Adam (Buffy The Vampire Slayer) - Themes

Themes

Buffy studies scholar Roz Kaveney states that estrangement from the self and others is the primary theme of the fourth season. To illustrate the absolute search for identity, the series writers created Adam, who is more truly alone than is anyone else. He is a creature assembled from a man, vampires, demons, and cutting edge cybernetic technology. Adam was not the first re-animated corpse to be presented in the series. "Some Assembly Required" in the second season also had a Frankenstein monster-like creation and "Beauty and the Beasts" in the third includes references to Strange Case of Dr Jekyll and Mr Hyde; both touch on the misuse or abuse of science. Adam is a clear reference to Frankenstein's monster, who in the novel Frankenstein (1818) tells his creator that he is the "Adam of your labours". Mary Shelley wrote the novel to highlight the problems progress, science, and industry create for humanity. Throughout the action, the monster constantly asks what he is and why he was created. Likewise, Adam escapes from 314 and makes his way out into the world, and much like Frankenstein's monster, he finds a little boy and asks the boy who and what he (Adam) is, then murders and dissects him. Adam is a curious character, seeking the truth and pontificating on what he has learned, even if he gained the knowledge through heartless violence. Whedon wanted Adam to be inquisitive and introspective, directing George Hertzberg to "find the stillness" in the character. Roz Kaveney notes that Hertzberg's "flawed but impressive performance" includes Adam's interesting idiosyncrasy of pausing each time he speaks, as if he is creating meaning with his own words and must consider the implications of what he is saying. Author Nikki Stafford connects Adam's need to learn about the world around him to Frankenstein's monster: Adam must understand why other people are here and why he has emotions, a peculiarity of his creation as Dr. Walsh never encouraged others to question her. One Buffy studies writer draws comparisons between Dr. Walsh and Victor Frankenstein, both of whom build monsters out of body parts "to compensate for human vulnerability". The moral of Shelley's novel is that what science can accomplish is not necessarily what it should.

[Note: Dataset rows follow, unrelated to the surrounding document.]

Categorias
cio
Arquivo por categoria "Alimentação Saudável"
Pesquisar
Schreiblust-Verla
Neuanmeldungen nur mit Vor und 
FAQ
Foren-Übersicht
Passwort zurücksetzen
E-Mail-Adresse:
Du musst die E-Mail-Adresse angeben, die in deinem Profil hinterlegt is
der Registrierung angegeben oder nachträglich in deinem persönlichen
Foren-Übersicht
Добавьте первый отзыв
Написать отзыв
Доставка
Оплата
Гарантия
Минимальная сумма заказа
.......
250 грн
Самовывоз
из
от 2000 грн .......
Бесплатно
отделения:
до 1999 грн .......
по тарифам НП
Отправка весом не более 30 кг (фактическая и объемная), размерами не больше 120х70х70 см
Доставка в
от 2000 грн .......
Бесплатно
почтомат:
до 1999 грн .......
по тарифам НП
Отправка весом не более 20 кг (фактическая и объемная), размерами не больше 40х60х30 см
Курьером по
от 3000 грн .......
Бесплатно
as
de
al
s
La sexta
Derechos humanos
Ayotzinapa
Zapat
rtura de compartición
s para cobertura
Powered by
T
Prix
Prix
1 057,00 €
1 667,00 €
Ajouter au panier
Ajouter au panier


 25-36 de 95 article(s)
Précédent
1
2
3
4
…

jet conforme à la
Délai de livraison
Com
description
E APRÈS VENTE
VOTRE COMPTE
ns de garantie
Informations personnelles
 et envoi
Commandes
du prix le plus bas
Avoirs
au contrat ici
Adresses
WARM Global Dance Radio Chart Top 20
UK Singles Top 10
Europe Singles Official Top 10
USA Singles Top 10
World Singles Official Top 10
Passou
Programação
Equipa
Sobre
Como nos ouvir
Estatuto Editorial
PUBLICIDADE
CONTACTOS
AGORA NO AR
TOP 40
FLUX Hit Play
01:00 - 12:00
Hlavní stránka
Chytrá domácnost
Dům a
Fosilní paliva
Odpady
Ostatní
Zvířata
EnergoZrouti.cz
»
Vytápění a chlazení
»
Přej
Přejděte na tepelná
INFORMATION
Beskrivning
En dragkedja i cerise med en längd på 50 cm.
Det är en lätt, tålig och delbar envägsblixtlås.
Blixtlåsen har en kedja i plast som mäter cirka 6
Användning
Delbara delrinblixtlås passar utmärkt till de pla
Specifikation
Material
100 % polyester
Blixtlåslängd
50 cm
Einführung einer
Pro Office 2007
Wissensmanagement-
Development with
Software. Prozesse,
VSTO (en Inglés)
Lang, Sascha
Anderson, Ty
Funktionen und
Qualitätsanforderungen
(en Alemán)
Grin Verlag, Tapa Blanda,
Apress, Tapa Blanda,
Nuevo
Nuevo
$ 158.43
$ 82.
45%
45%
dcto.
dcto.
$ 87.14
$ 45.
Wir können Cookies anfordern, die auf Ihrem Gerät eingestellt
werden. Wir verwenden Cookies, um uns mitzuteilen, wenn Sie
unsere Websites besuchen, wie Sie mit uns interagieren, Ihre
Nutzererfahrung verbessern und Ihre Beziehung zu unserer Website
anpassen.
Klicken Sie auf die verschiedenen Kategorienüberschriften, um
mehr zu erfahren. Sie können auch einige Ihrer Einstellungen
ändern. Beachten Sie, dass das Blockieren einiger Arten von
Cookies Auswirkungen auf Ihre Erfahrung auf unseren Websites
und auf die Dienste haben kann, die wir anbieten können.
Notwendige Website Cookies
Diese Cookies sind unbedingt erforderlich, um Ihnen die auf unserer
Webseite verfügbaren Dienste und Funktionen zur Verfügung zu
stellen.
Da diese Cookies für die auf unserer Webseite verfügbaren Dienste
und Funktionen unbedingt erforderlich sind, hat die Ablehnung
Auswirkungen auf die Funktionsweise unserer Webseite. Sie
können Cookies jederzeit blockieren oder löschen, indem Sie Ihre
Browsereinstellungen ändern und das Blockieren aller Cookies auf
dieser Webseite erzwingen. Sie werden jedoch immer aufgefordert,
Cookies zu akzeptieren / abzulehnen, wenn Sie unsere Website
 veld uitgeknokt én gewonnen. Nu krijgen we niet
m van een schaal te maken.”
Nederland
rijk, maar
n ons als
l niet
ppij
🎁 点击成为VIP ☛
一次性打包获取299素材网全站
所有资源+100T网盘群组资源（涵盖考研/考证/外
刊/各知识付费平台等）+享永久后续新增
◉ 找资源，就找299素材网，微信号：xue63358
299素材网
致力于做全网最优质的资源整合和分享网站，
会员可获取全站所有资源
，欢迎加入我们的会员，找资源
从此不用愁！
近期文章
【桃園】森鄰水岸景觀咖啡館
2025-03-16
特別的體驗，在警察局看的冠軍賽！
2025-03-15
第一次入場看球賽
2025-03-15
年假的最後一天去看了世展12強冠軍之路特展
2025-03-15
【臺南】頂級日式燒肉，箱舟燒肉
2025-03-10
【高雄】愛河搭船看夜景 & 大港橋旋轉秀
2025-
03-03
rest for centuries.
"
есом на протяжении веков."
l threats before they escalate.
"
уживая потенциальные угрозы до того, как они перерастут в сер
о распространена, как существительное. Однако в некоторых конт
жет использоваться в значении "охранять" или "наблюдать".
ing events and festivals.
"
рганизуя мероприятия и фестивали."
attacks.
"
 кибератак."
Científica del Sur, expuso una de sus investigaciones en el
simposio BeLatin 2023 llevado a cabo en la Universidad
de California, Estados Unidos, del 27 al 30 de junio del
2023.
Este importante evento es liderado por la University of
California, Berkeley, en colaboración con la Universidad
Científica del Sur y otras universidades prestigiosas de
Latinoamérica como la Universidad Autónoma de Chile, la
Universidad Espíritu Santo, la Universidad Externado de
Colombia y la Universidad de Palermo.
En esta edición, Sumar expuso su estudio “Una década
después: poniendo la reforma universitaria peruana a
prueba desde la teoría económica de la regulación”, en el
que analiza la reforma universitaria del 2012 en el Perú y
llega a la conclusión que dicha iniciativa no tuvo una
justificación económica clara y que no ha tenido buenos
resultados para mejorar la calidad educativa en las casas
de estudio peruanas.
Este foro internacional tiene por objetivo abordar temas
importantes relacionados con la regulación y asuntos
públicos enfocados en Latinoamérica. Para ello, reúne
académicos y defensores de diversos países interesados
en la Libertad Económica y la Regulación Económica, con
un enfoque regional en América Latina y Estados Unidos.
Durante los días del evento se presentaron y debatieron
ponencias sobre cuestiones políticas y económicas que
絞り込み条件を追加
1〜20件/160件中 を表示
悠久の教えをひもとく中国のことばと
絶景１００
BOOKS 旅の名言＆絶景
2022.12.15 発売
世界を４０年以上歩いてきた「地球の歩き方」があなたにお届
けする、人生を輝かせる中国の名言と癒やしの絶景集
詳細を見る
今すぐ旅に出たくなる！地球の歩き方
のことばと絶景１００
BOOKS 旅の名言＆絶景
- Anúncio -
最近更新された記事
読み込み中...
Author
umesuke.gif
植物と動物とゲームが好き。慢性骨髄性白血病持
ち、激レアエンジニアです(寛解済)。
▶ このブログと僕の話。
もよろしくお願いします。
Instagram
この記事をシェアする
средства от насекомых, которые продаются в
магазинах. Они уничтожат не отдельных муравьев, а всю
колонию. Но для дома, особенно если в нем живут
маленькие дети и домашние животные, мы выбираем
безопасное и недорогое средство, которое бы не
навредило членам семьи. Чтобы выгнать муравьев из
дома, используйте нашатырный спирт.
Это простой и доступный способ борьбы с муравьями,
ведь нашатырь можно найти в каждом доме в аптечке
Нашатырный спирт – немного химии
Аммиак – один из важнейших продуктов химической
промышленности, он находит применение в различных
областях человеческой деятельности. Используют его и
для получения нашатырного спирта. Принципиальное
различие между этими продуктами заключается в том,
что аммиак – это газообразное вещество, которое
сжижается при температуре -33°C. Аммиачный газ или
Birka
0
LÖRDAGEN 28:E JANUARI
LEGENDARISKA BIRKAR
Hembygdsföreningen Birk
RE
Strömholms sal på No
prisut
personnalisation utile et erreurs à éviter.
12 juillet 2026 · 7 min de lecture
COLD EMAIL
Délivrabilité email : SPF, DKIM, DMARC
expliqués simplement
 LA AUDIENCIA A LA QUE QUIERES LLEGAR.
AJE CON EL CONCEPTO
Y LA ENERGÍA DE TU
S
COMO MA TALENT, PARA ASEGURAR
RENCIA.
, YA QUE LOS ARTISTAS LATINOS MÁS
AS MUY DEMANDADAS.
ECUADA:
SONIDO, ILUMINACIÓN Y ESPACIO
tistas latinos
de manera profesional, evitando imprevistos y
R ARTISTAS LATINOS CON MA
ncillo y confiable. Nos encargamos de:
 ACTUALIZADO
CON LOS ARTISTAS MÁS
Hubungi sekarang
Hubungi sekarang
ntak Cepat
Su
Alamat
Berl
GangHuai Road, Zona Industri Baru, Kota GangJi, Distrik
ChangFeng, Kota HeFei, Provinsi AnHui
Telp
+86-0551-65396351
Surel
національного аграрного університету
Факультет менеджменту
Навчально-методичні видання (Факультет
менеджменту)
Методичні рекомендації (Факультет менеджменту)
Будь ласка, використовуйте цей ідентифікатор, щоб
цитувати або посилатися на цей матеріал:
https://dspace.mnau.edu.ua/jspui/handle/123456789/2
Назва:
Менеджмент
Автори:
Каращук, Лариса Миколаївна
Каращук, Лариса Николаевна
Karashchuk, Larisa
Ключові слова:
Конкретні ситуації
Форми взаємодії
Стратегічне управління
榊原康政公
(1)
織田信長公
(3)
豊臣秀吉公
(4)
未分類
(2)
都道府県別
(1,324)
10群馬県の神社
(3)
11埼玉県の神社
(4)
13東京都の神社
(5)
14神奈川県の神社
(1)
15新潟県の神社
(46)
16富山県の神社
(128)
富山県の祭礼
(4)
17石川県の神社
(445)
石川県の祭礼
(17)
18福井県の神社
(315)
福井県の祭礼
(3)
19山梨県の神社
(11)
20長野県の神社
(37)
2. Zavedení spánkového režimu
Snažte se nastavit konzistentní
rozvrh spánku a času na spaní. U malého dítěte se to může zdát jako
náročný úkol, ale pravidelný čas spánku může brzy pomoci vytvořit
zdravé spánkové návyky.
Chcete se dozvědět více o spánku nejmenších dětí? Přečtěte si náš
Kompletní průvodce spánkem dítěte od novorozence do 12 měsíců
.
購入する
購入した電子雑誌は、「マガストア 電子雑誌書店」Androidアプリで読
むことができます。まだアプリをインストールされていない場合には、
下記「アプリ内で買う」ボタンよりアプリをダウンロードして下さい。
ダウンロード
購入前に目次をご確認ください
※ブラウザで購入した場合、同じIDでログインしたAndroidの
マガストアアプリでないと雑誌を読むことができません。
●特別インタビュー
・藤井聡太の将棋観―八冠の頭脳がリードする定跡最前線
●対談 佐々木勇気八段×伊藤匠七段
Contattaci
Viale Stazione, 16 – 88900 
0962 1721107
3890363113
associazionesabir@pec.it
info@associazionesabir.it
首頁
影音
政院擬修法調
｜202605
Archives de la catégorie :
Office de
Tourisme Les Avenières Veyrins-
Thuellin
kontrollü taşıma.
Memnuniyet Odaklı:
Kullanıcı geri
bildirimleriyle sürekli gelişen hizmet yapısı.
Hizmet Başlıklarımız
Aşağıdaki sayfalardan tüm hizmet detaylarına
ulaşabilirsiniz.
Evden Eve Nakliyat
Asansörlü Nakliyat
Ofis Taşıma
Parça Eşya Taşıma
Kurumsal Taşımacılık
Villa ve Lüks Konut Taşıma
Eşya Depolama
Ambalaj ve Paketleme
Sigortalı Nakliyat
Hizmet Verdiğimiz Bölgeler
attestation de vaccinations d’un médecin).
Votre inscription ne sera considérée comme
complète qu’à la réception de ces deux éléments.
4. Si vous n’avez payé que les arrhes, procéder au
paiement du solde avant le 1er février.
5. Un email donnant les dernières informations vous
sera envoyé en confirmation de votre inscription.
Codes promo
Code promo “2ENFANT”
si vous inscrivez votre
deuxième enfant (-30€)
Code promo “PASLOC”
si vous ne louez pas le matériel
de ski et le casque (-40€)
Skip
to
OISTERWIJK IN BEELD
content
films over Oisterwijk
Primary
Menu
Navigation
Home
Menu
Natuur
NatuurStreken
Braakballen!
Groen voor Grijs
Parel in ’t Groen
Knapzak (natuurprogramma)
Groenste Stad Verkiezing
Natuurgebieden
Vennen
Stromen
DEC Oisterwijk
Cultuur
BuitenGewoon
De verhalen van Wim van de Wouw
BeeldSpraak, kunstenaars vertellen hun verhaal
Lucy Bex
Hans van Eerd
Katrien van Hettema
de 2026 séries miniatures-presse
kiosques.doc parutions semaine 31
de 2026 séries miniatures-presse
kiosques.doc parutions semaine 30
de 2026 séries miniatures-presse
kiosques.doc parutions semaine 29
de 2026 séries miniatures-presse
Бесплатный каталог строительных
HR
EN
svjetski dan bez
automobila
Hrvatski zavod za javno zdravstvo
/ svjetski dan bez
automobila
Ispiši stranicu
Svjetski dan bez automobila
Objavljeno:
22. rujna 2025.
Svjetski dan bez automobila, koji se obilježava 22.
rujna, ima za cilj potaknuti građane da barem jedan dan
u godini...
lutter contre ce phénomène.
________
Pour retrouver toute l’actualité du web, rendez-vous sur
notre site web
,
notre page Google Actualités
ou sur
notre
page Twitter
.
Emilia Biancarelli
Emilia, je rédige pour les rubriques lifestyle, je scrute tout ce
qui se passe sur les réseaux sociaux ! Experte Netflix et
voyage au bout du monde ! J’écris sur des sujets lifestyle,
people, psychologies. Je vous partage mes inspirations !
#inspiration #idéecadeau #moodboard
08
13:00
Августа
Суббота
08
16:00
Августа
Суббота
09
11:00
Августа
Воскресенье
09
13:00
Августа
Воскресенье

Questioning tradition and authority, specifically institutional authority, is a repeated theme on the show. Buffy was created to subvert the media trope of a young, petite girl who easily falls prey to a male monster. Resisting patriarchy is exhibited in Buffy's opposing the first season's Master (Mark Metcalf), the leader of a cult determined to cause the apocalypse, and again in the third season where exploring the issues of power and its abuse is a primary theme. Buffy opposes Sunnydale's secretly evil Mayor (Harry Groener), who is planning to transform into a giant demon and feed on the graduating class of Sunnydale High School. The military-industrial complex is at the heart of the authority question in season four, again drawing comparisons to Frankenstein. Where Frankenstein's monster had no parental love, Adam has a "design flaw". Unlike Frankenstein's monster, who needs his creator to make him a mate, Adam supplants Dr. Walsh's existence with technology, finding her unnecessary and thus he kills her. Adam is the embodiment of the lack of moral guidance in pursuing scientific and technological advancement. He represents the cannibalistic nature of relentless and unchecked power: what that power wreaks comes back to devour its source. Buffy, however, subverts Shelley's novel in the way Adam is defeated. Both Frankenstein and the monster must suffer alone. Frankenstein itself is an inversion of the Romantic era ideal of a solitary hero who must endure struggles, by portraying the monster and its creator as isolated and miserable. Buffy, as the embodiment of the postfeminist Romantic hero, further subverts this because the source of her success, according to Anita Rose, is that she fights with friends. Only then is she able to defeat Adam.